General characteristics
- Type: Fast patrol boat
- Displacement: 4 tons full load
- Length: 9.2 m (30 ft 2 in)
- Beam: 2.8 m (9 ft 2 in)
- Draught: 0.45 m (1 ft 6 in)
- Installed power: Diesel
- Propulsion: 2 × Volvo Penta engines, 1,260 horsepower (0.94 MW)
- Speed: 30 knots (56 km/h)
- Complement: 3
- Sensors & processing systems: Surface search radar
- Armament: 3 × 12.7mm machine gun; 1 × 106mm recoilless rifle; 1 × RPG-7 rocket launcher; 1 × 12-barelled 107mm MLR;

= Murce-class speedboat =

1990s Iranian fast patrol craft class

Murce (also known as MIG-G-0900) is a class of fast patrol craft operated by naval forces of Iran.

== History ==
Murce boats are manufactured in Iran by Marine Industries Group. Its unarmed version has been produced in large numbers since the mid-1990s.

== Design ==

=== Dimensions and machinery ===
The ships have a displacement of 4 t at full load.
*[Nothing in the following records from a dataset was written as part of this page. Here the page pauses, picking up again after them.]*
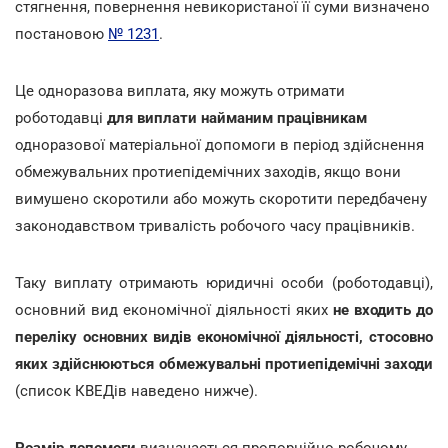
стягнення, повернення невикористаної її суми визначено
постановою
№ 1231
.
Це одноразова виплата, яку можуть отримати
роботодавці
для виплати найманим працівникам
одноразової матеріальної допомоги в період здійснення
обмежувальних протиепідемічних заходів, якщо вони
вимушено скоротили або можуть скоротити передбачену
законодавством тривалість робочого часу працівників.
Таку виплату отримають юридичні особи (роботодавці),
основний вид економічної діяльності яких
не входить до
переліку основних видів економічної діяльності, стосовно
яких здійснюються обмежувальні протиепідемічні заходи
(список КВЕДів наведено нижче).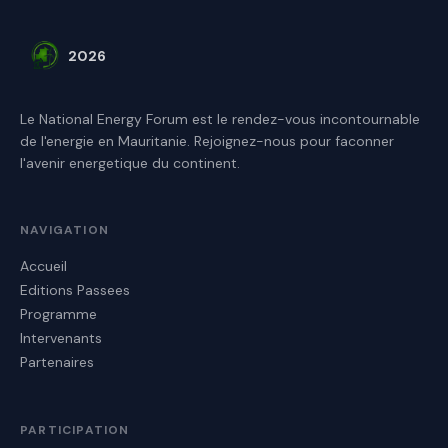
2026
Le National Energy Forum est le rendez-vous incontournable
de l'energie en Mauritanie. Rejoignez-nous pour faconner
l'avenir energetique du continent.
NAVIGATION
Accueil
Editions Passees
Programme
Intervenants
Partenaires
PARTICIPATION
The class design is 9.2 m long, would have a beam of 2.8 m and a draft of 0.45 m. It is powered by two Volvo Penta diesel engines. This system was designed to provide 1,260 hp for a top speed of 30 kn.

=== Armament ===
Murce-class boats are equipped with three 12.7mm machine guns, one 106mm recoilless rifle or RPG-7 rocket launcher, as well as a 12-barelled 107mm multiple rocket launcher. They also use surface search radar on I-band.